Terkait dengan kesimpulan tersebut maka disarankan agar pemerintah harus mengambil kebijakan yang dapat melestarikan nilai nilai lokal, sebagai salah instrumen yang dapat mendorong peningkatan kesejahteraan masyarakat dan keamanan pangan ( ketersediaan pangan )
Kebijakan tentang beras raskin ( raskin ) harus segera dihentikan dan dikembangkan potensi pangan lokal menurut nilai nilai kerarifan lokal, sebagai bagian dari upaya peningkatan ketahanan pangan nasional.
Bahan Rujukan
Materi Bidang Studi Ketahanan Nasional, Lemhannas RI Tahun 2012
Achmad Suryana, 2003, Kapita Selekta Evolusi Pemikiran Kebijakan Ketahanan Pangan, BPFE, UGM Yokyakarta
Bambang Hendro Sunarminto Ed, dkk, 2010, Pertanian Terpadu untuk Mendukung Kedaulatan Pangan Nasional, KP4 UGM Yokyakarta.
Bustanul Arifin, 2005, Pembangunan Pertanian Paradigma Kebijakan dan Strategi Revitalisasi, Grasindo Jakarta.

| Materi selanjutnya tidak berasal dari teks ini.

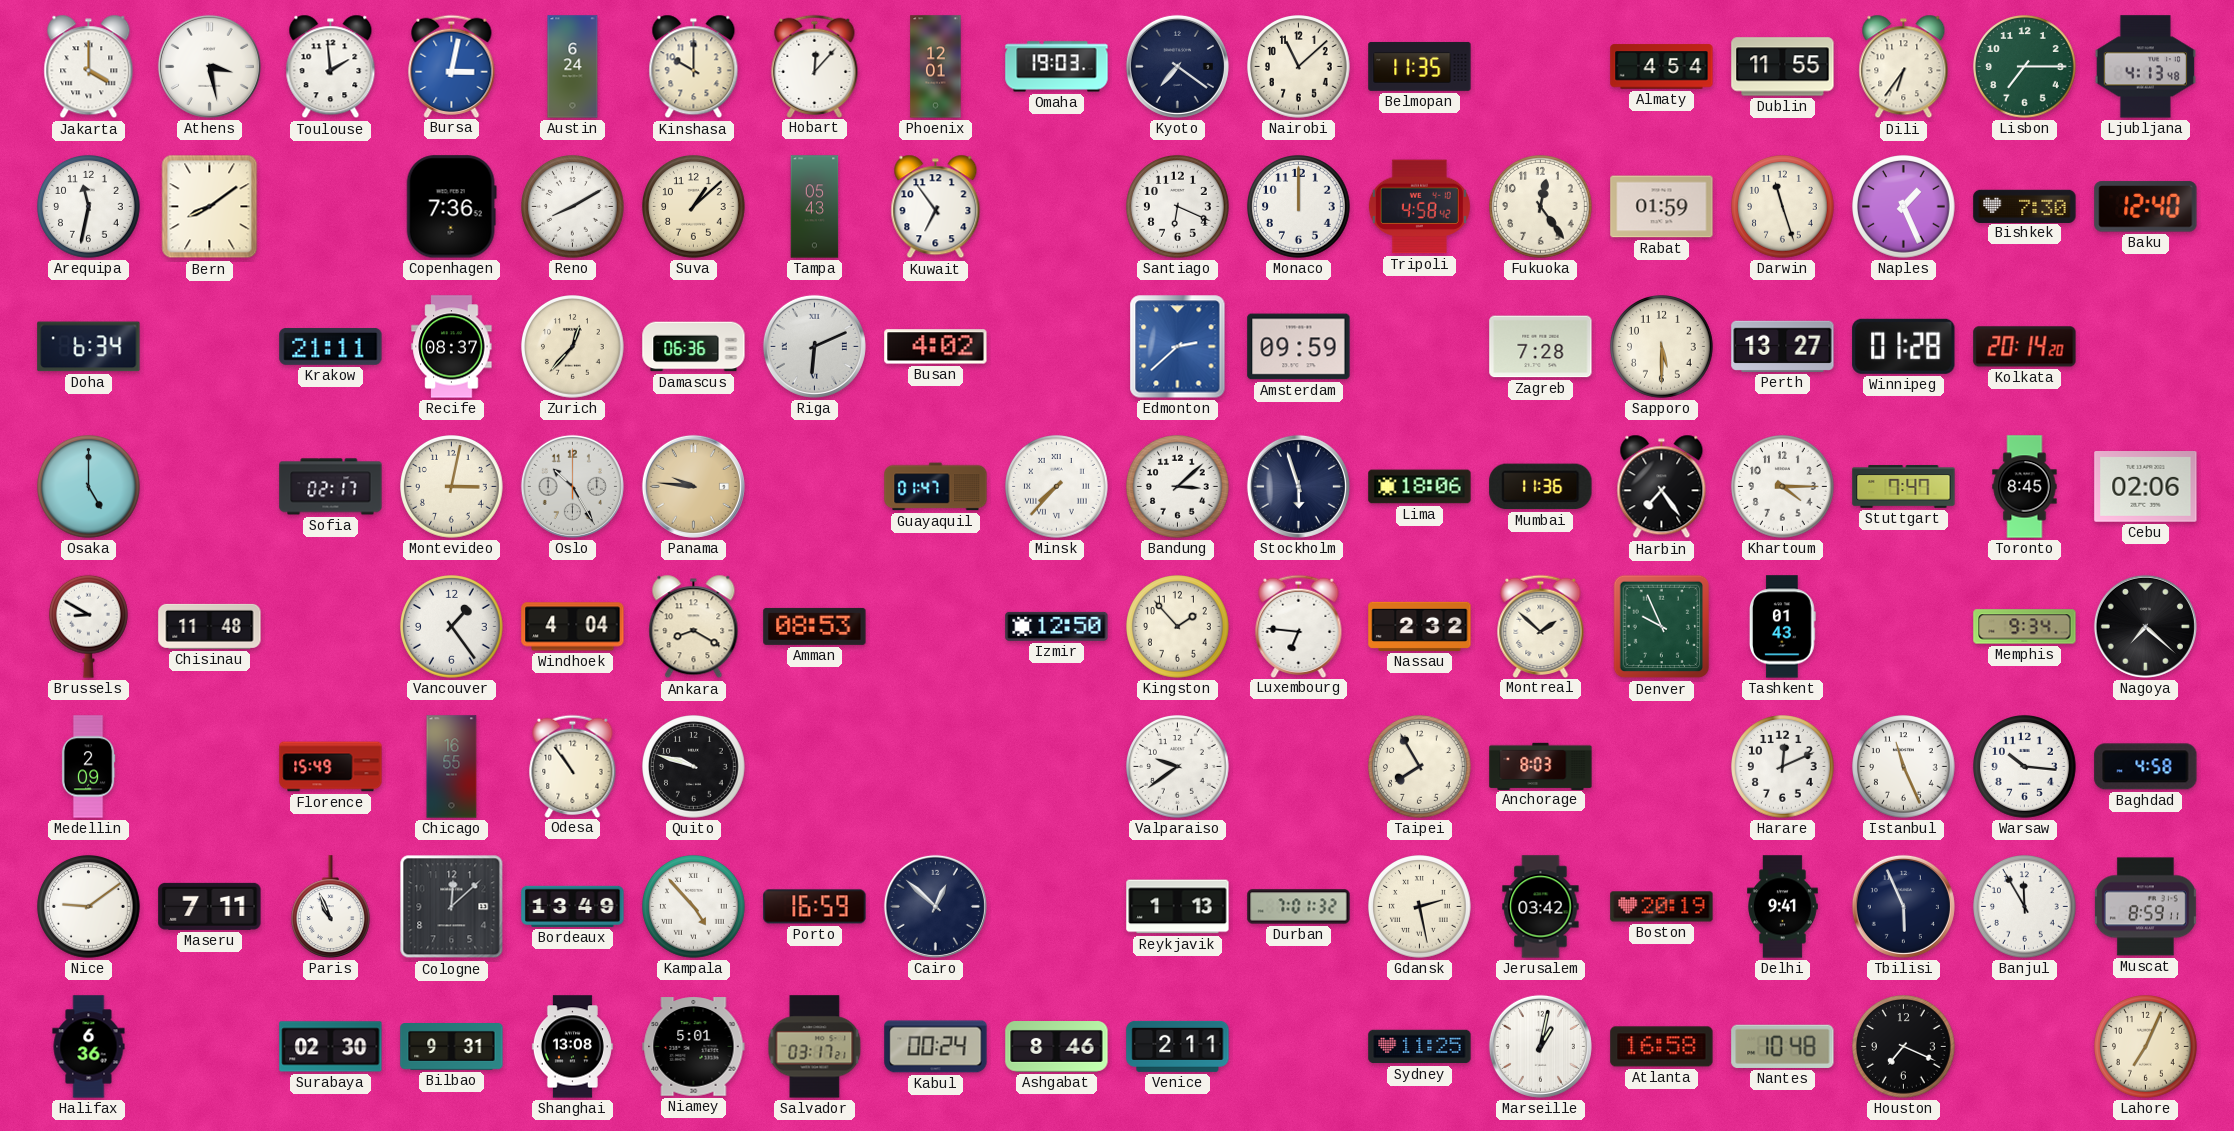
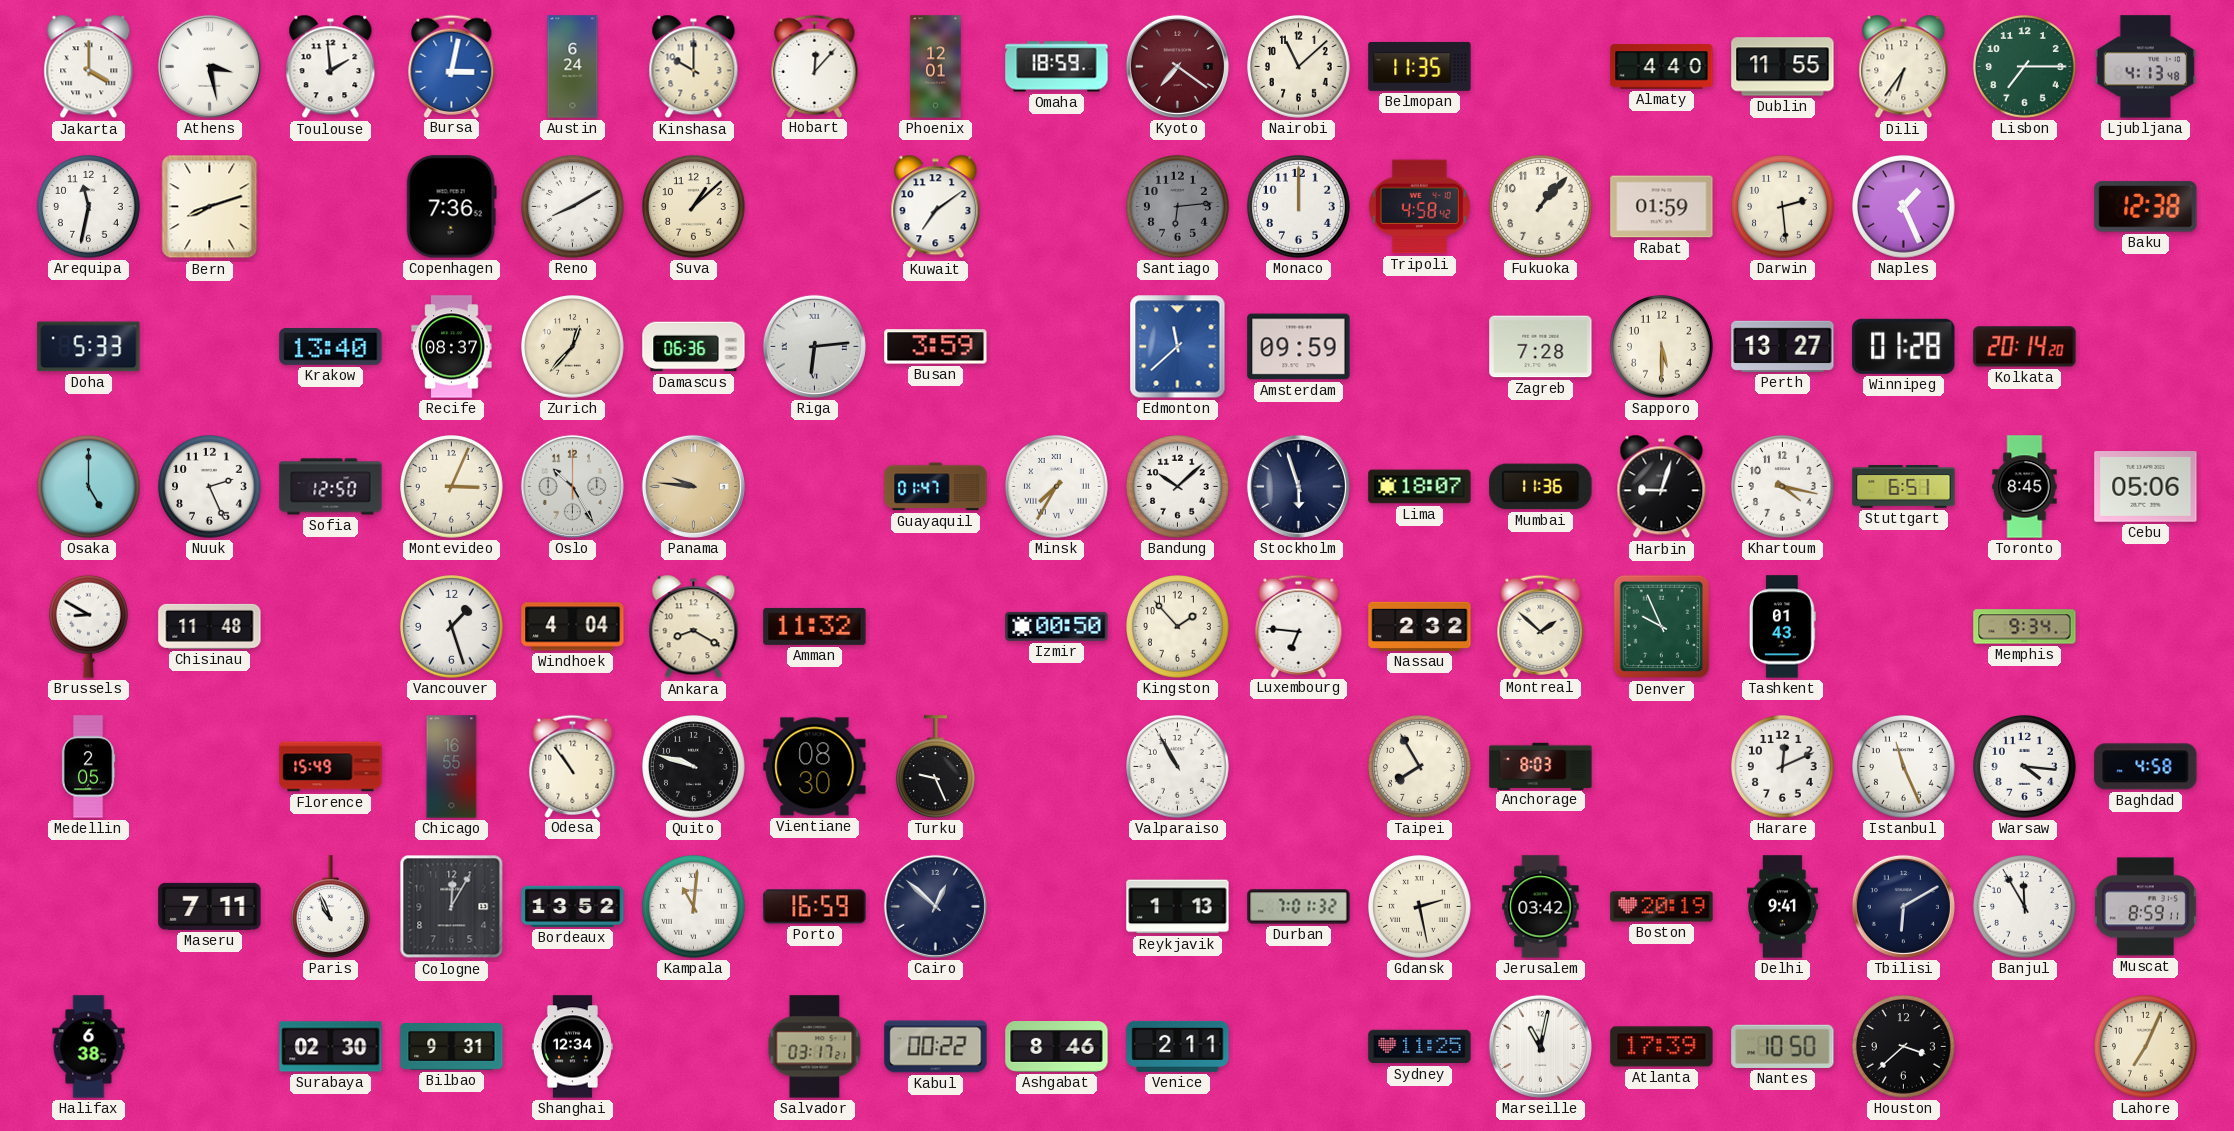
Omaha: 19:03 -> 18:59
Kyoto dial: navy -> burgundy
Almaty: 4:54 -> 4:40
Bern: 8:09 -> 8:12
Tampa: 05:43 -> none
Kuwait: 6:54 -> 7:09
Santiago: 6:19 -> 6:14
Santiago dial: white -> grey
Fukuoka: 12:24 -> 1:07
Darwin: 11:27 -> 2:29
Bishkek: 7:30 -> none
Baku: 12:40 -> 12:38
Doha: 6:34 -> 5:33
Krakow: 21:11 -> 13:40
Riga: 6:11 -> 6:14
Busan: 4:02 -> 3:59
Edmonton: 2:38 -> 11:38
Nuuk: none -> 2:26
Sofia: 02:17 -> 12:50
Montevideo: 3:02 -> 3:04
Minsk: 7:37 -> 7:35
Bandung: 3:08 -> 10:08
Lima: 18:06 -> 18:07
Harbin: 7:24 -> 9:03
Khartoum: 4:15 -> 4:17
Stuttgart: 7:47 -> 6:51
Cebu: 02:06 -> 05:06
Vancouver: 1:24 -> 1:27
Amman: 08:53 -> 11:32
Izmir: 12:50 -> 00:50
Nagoya: 7:22 -> none
Medellin: 2:09 -> 2:05
Vientiane: none -> 08:30
Turku: none -> 9:26
Valparaiso: 9:39 -> 10:55
Warsaw: 10:16 -> 4:16
Nice: 9:09 -> none
Cologne: 12:08 -> 12:05
Bordeaux: 13:49 -> 13:52
Kampala: 4:53 -> 11:01
Tbilisi: 5:56 -> 6:10
Halifax: 6:36 -> 6:38
Shanghai: 13:08 -> 12:34
Niamey: 5:01 -> none
Kabul: 00:24 -> 00:22
Marseille: 1:02 -> 11:02
Atlanta: 16:58 -> 17:39
Nantes: 10:48 -> 10:50
Houston: 7:19 -> 3:38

Edy, Ch. Papilaya, 2012, Mengubah Sagu Menjadi Nasi, Mungkinkah ? Harian Ambon Ekspres, Selasa 10 April 2012.
J.E Lokollo, 1989, Hukum Sasi Di Maluku, Orasi ilmiah pada Dies Natalis Universitas Pattimura Ambon.

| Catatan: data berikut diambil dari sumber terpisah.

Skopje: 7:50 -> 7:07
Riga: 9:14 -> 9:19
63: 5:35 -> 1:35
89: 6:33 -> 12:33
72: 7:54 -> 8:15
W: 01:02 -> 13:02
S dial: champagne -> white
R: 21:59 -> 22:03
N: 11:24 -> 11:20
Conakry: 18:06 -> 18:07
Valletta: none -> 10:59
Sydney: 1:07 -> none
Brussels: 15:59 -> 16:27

Jurnal Dialog Kebijakan Publik, 4 November 2011,
[1] Materi Bidang Studi Ketahanan Nasional Lembaga Ketahanan Nasional RI Tahun 2012
[2] Butanul Arifin, 2005, Pembangunan Pertanian Paradigma Kebijakan dan Strategi Revitalisasi, Grasindo Jakarta,h.9
[3] Bambang hendro Sunarminto, dkk ,Op Cit, h. 6
[4] Ibid
[5] J.E.Lokollo, Hukum Sasi Di Maluku, 1989, Orasi Dies natalis Universitas Pattimura Ambon
[6] Jurnal Dialog Kebijakan Publik,edisi 4 November 2011 , h. 52
[7] Bambang Hendro Sunarminto dkk : 2002, Pertanian Terpadu Untuk Mendukung Kedaulatan Pangan Nasional, KP4UGM h.7
[8] Achmad Suryana , 2003, Kapita Selekta Evolusi Pemikiran Kebijakan, BPFE UGM Yokyakarta, h.96
[9] Edy Ch Papilaya, Mengubah Sagu Menjadi Nasi Mungkinkah ? Harian Lokal Ambon Ekspres, 10 April 2012.,h.4
[10] Bambang Hendro Sunaminto, Op Cit, h 12-17.